**TASK DIRECTIONS**.
Those lines of the following listing which contain the string "sommes" should be returned.

-*-*-

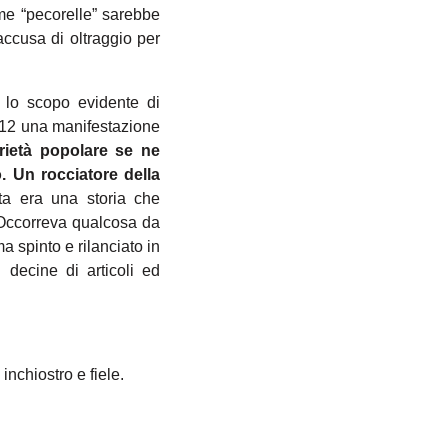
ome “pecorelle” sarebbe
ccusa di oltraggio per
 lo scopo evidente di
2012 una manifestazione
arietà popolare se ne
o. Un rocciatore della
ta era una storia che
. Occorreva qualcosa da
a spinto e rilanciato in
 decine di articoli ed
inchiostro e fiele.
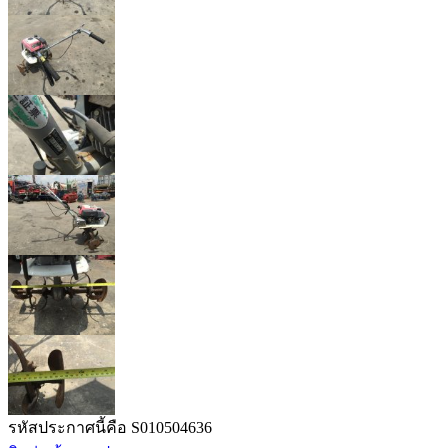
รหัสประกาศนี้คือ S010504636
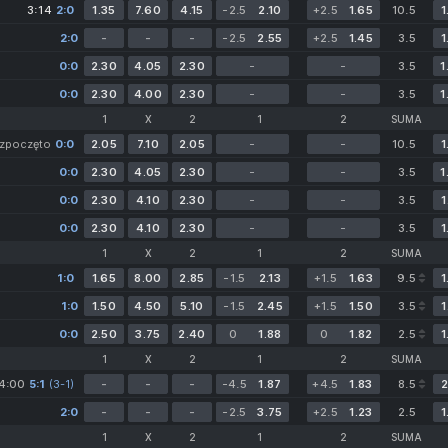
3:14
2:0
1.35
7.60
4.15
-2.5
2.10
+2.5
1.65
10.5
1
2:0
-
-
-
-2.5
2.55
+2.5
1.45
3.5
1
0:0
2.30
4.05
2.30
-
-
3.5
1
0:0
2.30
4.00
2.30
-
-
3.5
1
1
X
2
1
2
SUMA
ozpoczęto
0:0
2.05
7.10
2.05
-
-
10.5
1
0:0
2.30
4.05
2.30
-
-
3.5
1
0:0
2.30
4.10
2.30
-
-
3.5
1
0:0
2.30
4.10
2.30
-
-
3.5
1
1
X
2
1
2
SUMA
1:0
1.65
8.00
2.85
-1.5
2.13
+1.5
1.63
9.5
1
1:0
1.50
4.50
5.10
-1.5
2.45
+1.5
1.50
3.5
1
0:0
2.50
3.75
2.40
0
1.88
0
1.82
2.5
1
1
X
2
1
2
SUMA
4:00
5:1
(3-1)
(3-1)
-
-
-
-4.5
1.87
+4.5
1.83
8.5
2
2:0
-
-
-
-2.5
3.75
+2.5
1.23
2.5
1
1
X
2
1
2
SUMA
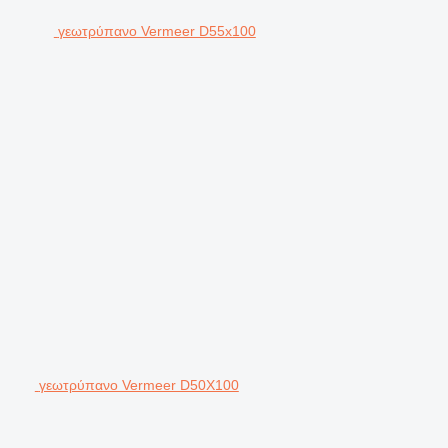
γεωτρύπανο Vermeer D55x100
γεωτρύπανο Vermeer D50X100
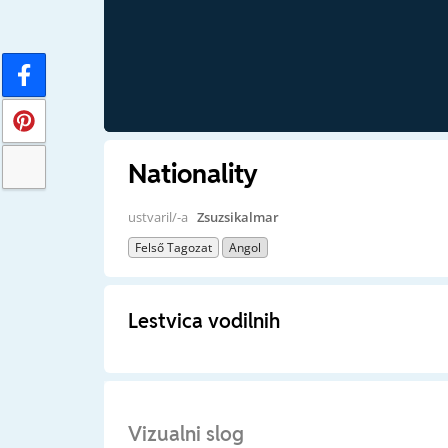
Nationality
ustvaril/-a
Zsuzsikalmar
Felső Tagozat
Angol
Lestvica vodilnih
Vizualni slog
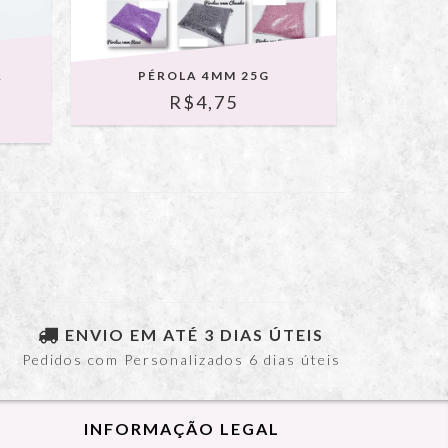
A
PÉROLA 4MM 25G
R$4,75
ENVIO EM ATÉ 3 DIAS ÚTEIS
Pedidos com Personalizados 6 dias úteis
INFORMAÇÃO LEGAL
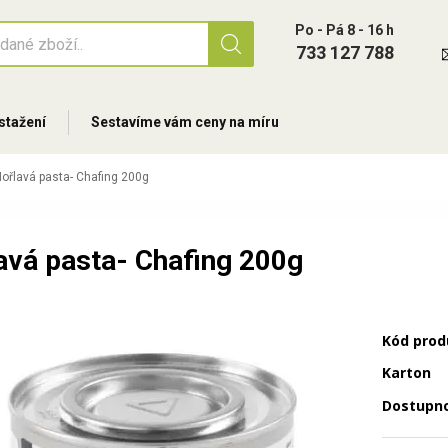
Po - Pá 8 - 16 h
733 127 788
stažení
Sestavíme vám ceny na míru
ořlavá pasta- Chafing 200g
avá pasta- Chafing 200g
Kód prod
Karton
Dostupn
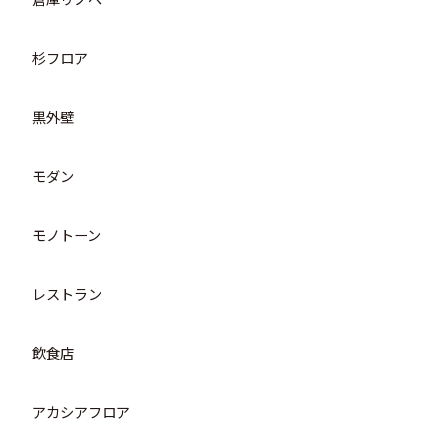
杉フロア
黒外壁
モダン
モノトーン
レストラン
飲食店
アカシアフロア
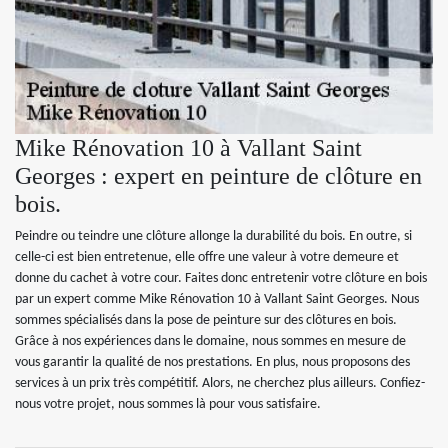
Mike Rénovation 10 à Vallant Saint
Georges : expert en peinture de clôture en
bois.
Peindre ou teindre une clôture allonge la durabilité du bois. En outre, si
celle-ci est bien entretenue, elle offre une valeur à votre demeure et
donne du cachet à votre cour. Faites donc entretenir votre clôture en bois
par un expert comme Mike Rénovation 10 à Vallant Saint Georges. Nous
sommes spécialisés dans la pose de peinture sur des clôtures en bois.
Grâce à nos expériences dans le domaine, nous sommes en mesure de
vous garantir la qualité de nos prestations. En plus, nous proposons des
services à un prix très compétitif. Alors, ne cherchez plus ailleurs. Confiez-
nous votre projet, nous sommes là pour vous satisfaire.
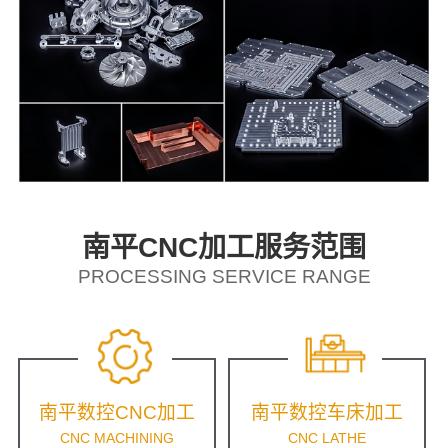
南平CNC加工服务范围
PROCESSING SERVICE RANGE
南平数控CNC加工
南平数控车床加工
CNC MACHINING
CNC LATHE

-*-*-

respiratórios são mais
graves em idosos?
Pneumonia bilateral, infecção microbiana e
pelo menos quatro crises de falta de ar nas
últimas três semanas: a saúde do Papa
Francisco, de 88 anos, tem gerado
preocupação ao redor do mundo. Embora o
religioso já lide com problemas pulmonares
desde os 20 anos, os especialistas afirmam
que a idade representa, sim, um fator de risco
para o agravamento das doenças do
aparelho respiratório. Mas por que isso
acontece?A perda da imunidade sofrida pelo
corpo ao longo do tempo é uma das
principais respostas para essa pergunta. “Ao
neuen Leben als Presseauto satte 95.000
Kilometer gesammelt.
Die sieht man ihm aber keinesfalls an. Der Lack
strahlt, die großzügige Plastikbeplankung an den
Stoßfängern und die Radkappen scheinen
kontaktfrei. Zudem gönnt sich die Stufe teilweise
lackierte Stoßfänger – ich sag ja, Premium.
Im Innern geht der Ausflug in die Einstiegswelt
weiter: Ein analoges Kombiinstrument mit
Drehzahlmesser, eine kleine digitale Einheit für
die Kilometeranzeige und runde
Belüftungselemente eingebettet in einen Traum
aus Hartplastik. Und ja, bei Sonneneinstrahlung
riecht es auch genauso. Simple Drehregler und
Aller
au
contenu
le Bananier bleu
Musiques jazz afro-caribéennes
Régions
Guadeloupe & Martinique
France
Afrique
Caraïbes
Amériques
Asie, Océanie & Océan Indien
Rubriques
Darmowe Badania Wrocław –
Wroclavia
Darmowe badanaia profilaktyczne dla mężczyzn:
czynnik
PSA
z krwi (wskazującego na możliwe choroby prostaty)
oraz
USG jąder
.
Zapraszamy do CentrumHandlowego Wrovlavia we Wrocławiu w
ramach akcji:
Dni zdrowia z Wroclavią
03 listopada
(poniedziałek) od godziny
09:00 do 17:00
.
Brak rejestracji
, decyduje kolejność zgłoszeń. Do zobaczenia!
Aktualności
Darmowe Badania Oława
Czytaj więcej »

-*-*-

**WRITTEN RESPONSE**.
sommes spécialisés dans la pose de peinture sur des clôtures en bois.
Grâce à nos expériences dans le domaine, nous sommes en mesure de
nous votre projet, nous sommes là pour vous satisfaire.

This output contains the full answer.